Wednesday, February 4, 2009 10:05 AM, EST
The other night my family was at a late dinner and I was joking about my latest drag queen antics [also known as my ever evolving morning make up routine resulting from chemo induced bad skin and hairlessness] and apparently there was a woman across the room who noticed the tell all "hat instead of hair" I was sporting, and she says to my brother "What's her name, does she have cancer?" When my brother answered her, she said "Me too - Tell her I will say a prayer for her". Total stranger. Not sure If I'll ever get used to that. I guess once the makeup is on and the baldie [as Casey calls my head] is covered, I forget I look different to the outside world, and it is quite evident why that is. Never going to turn down an extra prayer though!
I never really reported after the last MD appt - counts were better - low, but not quarantine low. One last round of FEC and we are tweaking the meds one more time - I had to laugh, they are giving me Ativan before I leave this time, so I'll either not have to crawl into a hole as soon as I get home from treatment, or I'll at least feel alot better about it... Certainly can't hurt! Still waiting on insurance to approve the gene test - speaking of insurance, I think I past $30,000 of claims sent in already - apparently cancer isn't cheap! Next Friday marks the halfway done with chemo mark - after that I start a new drug, which supposedly isn't as rough as this one - we'll see how that works out, regardless, halfway done will be a good place to be. Stay warm all!!
Thursday, February 12, 2009 8:57 AM, EST
Tomorrow marks the halfway point - halfway done with chemo...a nice milestone for a change, getting a bit tired of the other ones!! In theory, the next drug is supposed to be more tolerable, more of a fatigue issue than the sickness that this one brought, but given my first round experience with this one, I'll not get my hopes up too high for an easy ride.
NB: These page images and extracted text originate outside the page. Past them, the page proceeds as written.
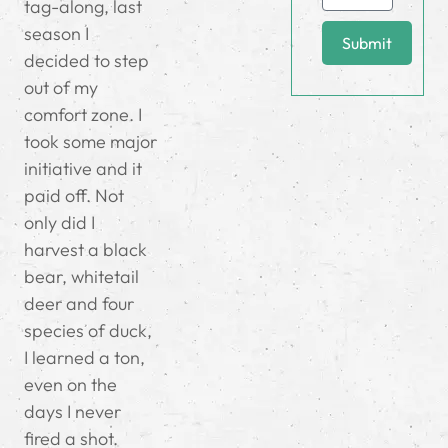
tag-along, last
season I
Submit
decided to step
out of my
comfort zone. I
took some major
initiative and it
paid off. Not
only did I
harvest a black
bear, whitetail
deer and four
species of duck,
I learned a ton,
even on the
days I never
fired a shot.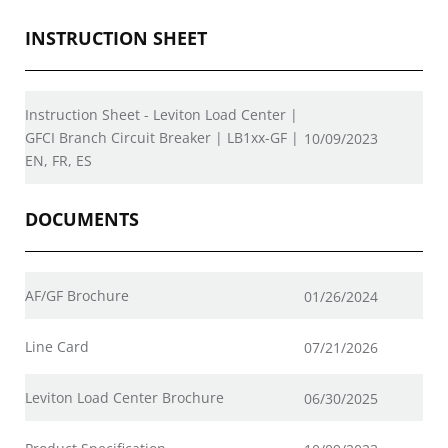
INSTRUCTION SHEET
Instruction Sheet - Leviton Load Center |
GFCI Branch Circuit Breaker | LB1xx-GF |
10/09/2023
EN, FR, ES
DOCUMENTS
AF/GF Brochure
01/26/2024
Line Card
07/21/2026
Leviton Load Center Brochure
06/30/2025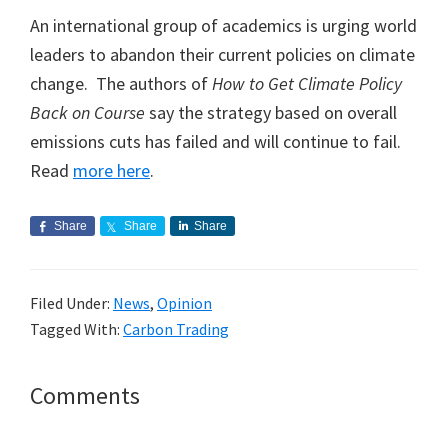
An international group of academics is urging world
leaders to abandon their current policies on climate
change. The authors of
How to Get Climate Policy
Back on Course
say the strategy based on overall
emissions cuts has failed and will continue to fail.
Read
more here
.
Share
Share
Share
Filed Under:
News
,
Opinion
Tagged With:
Carbon Trading
Reader
Comments
Interactions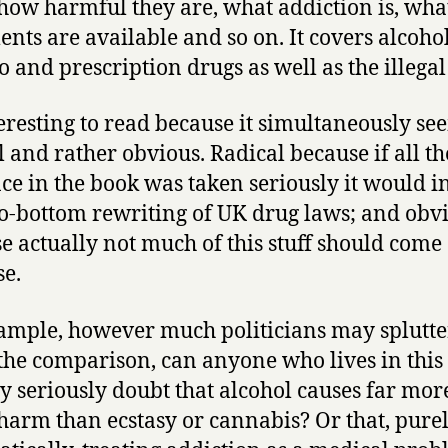
how harmful they are, what addiction is, wha
ents are available and so on. It covers alcohol
o and prescription drugs as well as the illegal
nteresting to read because it simultaneously se
l and rather obvious. Radical because if all th
ce in the book was taken seriously it would i
to-bottom rewriting of UK drug laws; and obv
e actually not much of this stuff should come 
se.
ample, however much politicians may splutte
the comparison, can anyone who lives in this
y seriously doubt that alcohol causes far mor
 harm than ecstasy or cannabis? Or that, pure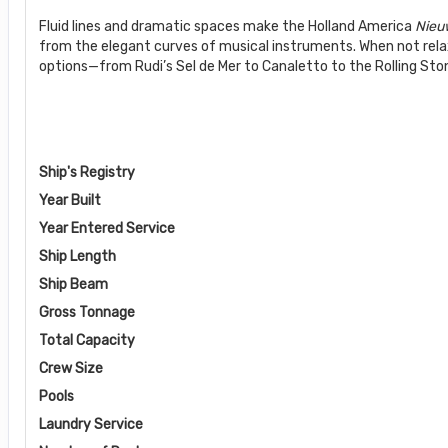
Fluid lines and dramatic spaces make the Holland America
Nieu
from the elegant curves of musical instruments. When not rela
options—from Rudi’s Sel de Mer to Canaletto to the Rolling Stone
Ship's Registry
Year Built
Year Entered Service
Ship Length
Ship Beam
Gross Tonnage
Total Capacity
Crew Size
Pools
Laundry Service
Seems like everything with this disease has a touch of irony, or one more "kick in the pants" - this time it seems it is when I finally get this poison under control, and I get used to life on this chemo, now it is time to change the game. Oh well, another challenge in letting go of my control freak tendencies [yeah I know - good luck with that!]. So the round this week should be similar to the last two, go to treatment, go home and sleep off the crud, start to crawl out of the hole sometime Saturday...at least I get Ativan this time [why did they hold back??] so I will at least feel better about the whole ordeal! Still waiting on the approval from insurance for the BRCA 1-2 test [gene test], I gave a nudge to the gene center this AM since my timeline is finally on the downward slope towards surgery, and getting this crap out of me for good.
The picture of Casey is when we went to the zoo with a friend last weekend - the Lorakeets were NUTS and went after Casey and I like crazy - maybe the fact that I was wearing bright green had something to do with it. Logan was none to pleased with our feathered friends - I wasn't particularly thrilled myself, especially when I got peed on...
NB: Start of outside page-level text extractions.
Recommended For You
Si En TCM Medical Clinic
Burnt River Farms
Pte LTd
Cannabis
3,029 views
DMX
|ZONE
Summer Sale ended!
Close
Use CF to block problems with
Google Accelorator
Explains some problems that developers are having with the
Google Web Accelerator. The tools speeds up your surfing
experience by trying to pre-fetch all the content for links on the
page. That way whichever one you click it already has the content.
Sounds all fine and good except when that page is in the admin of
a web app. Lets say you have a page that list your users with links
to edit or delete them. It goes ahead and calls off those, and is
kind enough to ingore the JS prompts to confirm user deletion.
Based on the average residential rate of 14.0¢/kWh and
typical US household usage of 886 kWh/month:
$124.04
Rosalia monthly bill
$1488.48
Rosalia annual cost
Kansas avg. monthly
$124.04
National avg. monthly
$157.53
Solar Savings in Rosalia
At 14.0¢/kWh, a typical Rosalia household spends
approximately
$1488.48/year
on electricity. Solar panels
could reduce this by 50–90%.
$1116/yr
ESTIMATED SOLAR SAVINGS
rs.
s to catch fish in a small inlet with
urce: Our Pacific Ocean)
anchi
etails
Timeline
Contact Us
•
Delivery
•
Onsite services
Hope everyone has a good weekend, thanks for all the mojo, prayers, food [still some inthe freezer!] and overall good cheer. I'll check in when I come out of the hole!
Saturday, February 14, 2009 4:15 PM, EST
No more FEC!!!! [The name of the quality poison cocktail I've had thus far.] For anyone who is curious here's the list of what it takes to get through this cocktail - the first three are the poisons, the rest are to deal with side effects: 5FU, Epirubicin, Cytoxin, tagamet IV, pepsid AC [daily till I'm all done], dexamethasone, emend, [an IV anti-nasia drug I've forgotten the name of], prochlorperzine, kytril, ativan, and my dear friend colace.A bit much, don't you think?! This round went about the same or a tad better than last - I traded the Friday night nausia for an Ativan coma...fair trade I'd say. Been fairly productive between couch potato episodes today, finally started some thank you cards. When I was writing them it dawned on me that I was diagnosed exactly three months ago - seems like so much longer than that. So many thank you's are owed for three months time!
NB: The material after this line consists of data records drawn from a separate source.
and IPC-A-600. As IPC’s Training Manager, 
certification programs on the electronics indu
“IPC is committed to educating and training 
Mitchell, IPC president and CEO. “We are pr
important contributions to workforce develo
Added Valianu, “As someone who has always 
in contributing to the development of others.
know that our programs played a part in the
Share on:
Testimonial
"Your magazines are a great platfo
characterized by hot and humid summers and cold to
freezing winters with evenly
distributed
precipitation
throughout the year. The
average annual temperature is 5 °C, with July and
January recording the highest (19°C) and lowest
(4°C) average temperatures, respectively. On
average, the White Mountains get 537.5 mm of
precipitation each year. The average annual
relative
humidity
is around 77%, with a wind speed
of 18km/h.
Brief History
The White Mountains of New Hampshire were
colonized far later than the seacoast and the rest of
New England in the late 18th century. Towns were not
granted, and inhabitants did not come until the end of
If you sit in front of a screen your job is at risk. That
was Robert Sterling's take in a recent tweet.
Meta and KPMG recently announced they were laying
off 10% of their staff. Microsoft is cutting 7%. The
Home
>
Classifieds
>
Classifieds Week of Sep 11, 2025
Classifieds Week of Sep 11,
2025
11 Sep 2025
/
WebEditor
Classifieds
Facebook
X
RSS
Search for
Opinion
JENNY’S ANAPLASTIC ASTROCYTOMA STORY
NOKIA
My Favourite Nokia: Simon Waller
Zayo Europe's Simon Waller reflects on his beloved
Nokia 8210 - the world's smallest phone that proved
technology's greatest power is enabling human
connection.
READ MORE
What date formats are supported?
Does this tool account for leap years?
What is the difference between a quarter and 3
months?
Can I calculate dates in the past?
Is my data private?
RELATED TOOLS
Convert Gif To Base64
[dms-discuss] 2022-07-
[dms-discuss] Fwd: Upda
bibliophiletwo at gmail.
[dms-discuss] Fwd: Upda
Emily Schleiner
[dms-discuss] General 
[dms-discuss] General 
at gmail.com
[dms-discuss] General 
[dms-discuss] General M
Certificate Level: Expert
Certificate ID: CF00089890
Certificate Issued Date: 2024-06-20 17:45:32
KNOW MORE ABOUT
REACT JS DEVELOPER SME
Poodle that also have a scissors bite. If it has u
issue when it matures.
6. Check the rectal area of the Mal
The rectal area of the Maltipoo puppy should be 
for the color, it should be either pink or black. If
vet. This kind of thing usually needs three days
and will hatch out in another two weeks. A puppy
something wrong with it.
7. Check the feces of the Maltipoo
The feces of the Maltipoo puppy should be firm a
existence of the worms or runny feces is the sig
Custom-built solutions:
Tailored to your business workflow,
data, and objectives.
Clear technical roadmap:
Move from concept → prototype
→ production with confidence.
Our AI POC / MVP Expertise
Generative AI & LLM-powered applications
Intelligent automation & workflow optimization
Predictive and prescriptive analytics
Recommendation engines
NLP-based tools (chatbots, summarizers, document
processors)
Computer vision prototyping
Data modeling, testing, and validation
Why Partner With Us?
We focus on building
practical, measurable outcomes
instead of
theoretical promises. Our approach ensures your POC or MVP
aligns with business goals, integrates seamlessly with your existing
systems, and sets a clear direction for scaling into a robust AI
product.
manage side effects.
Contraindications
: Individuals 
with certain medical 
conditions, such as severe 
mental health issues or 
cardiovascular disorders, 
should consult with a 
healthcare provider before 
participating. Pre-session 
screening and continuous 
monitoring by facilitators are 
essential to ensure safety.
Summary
For most of the day I was by far the youngest again, at least a 20 year gap and no, I'm not hedging on my age. Hard to interpret what that feels like really, sometimes I wonder where the young ones are, I can't be the only one - from my internet boards I know I'm not. Just seems like it on treatment days. There was this one man making us all nuts, asking a million times if it's ok to take his xanax, and then when the MD [appropriately sensing xanax wasn't going to cut it] offered a daily anti-anxiety med he became irate and asked me if I took a drug daily to calm me down - I told him without looking up from my laptop "No, I do therapy and guided imagery" - I wasn't the only one who chuckled when he promptly shut up! Score one for the young 'un!
Hope everyone has a good weekend, I see the oncologist Tuesday to discuss the second half of the poison journey to kill this disease - this one is supposed to be more about soreness and fatique than nausia and mouth issues - we'll see! Regardless, halfway DONE is a nicer place to be.